- Exercise:
In the listing below, look for "bien" and copy every line that has it.

- Data for the task:
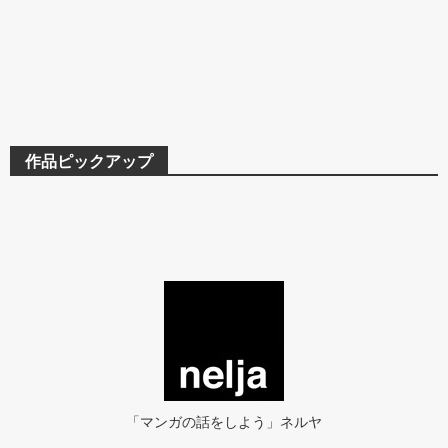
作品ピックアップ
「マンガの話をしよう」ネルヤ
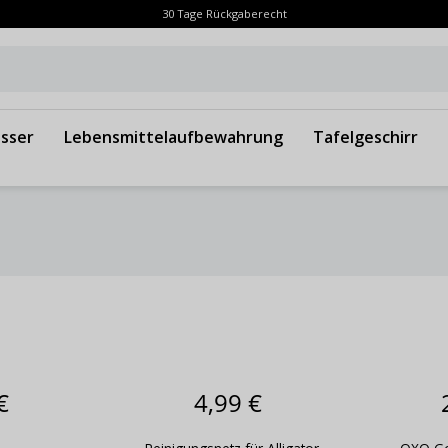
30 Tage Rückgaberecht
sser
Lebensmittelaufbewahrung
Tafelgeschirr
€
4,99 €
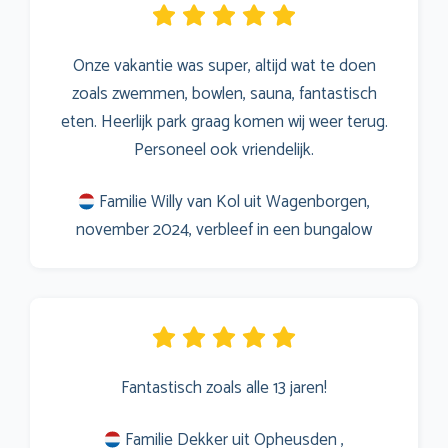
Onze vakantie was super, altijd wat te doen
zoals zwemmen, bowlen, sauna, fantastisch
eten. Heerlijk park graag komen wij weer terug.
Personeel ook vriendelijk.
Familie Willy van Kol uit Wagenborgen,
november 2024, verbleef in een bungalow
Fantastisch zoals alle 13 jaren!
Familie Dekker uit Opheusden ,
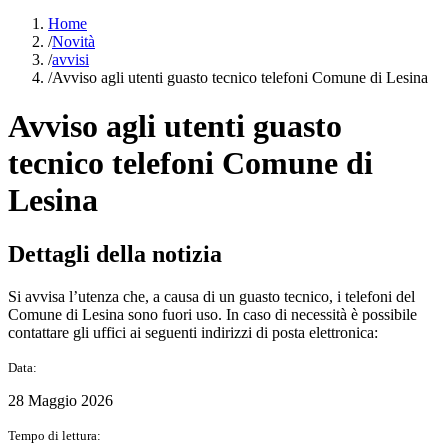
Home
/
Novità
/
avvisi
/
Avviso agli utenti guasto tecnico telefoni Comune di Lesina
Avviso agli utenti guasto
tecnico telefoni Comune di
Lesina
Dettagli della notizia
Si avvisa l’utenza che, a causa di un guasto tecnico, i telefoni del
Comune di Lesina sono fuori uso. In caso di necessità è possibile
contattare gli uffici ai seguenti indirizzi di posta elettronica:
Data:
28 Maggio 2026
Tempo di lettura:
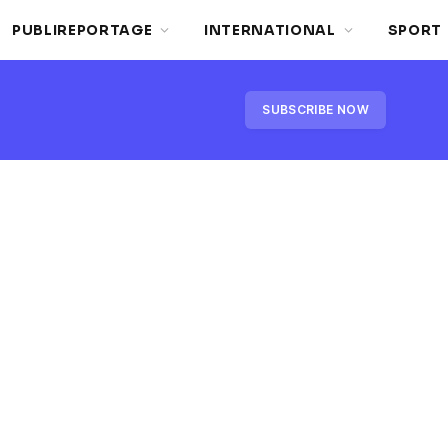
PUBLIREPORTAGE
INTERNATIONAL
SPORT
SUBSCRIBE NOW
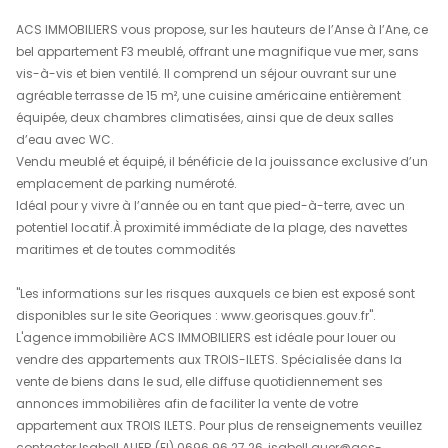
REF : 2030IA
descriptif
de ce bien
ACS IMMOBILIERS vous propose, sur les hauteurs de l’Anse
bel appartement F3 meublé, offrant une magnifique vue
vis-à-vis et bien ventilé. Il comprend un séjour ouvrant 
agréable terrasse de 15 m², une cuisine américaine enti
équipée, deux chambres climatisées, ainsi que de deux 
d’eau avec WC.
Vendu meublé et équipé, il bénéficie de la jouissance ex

---

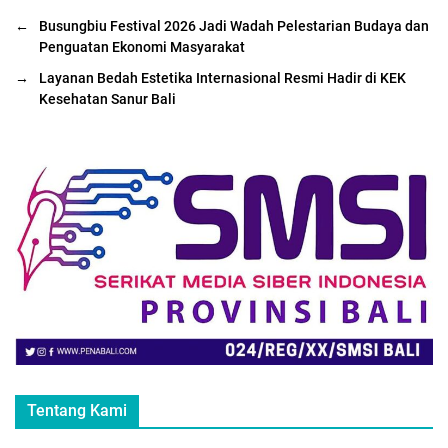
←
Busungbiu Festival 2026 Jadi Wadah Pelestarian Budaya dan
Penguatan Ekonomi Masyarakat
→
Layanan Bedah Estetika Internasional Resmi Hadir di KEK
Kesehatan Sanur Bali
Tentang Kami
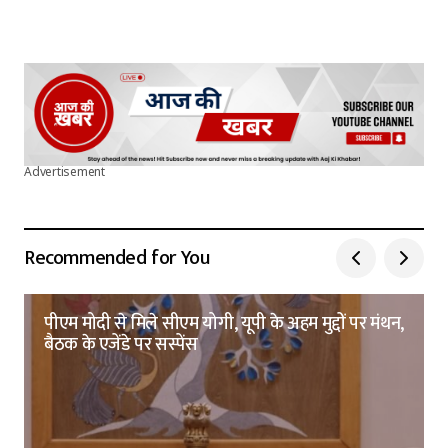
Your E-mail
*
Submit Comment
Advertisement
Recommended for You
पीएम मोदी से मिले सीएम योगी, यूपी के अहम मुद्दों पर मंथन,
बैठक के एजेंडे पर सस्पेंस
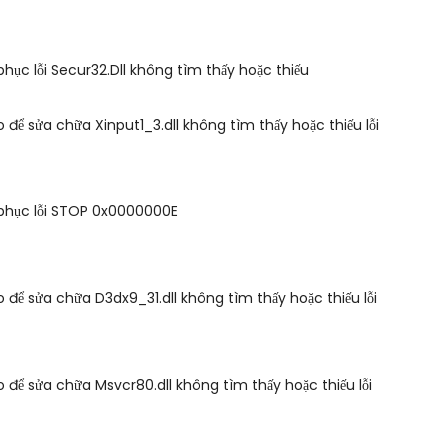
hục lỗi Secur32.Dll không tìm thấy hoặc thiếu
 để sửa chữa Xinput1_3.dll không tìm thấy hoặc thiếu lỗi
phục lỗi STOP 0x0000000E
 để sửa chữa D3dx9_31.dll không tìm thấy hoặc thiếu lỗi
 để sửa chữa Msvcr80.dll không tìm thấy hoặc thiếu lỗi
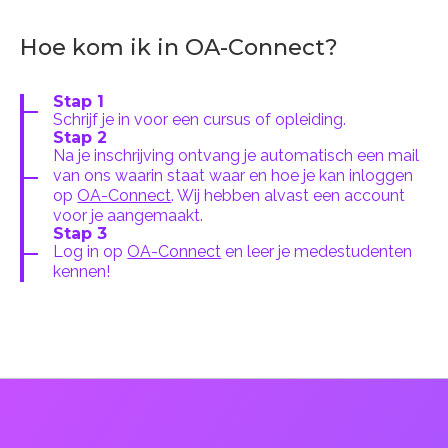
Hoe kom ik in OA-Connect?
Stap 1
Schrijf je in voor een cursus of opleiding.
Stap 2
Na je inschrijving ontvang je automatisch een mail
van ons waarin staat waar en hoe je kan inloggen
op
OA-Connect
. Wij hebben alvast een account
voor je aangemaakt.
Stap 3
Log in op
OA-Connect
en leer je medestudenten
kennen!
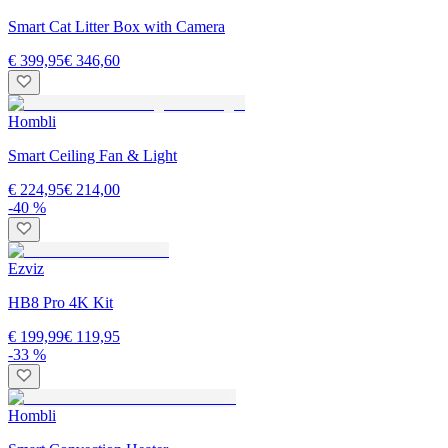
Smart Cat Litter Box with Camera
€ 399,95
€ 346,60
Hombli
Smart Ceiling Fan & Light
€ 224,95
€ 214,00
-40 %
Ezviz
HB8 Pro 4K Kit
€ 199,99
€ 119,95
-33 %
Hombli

- Answer space:
de ce bien
vis-à-vis et bien ventilé. Il comprend un séjour ouvrant 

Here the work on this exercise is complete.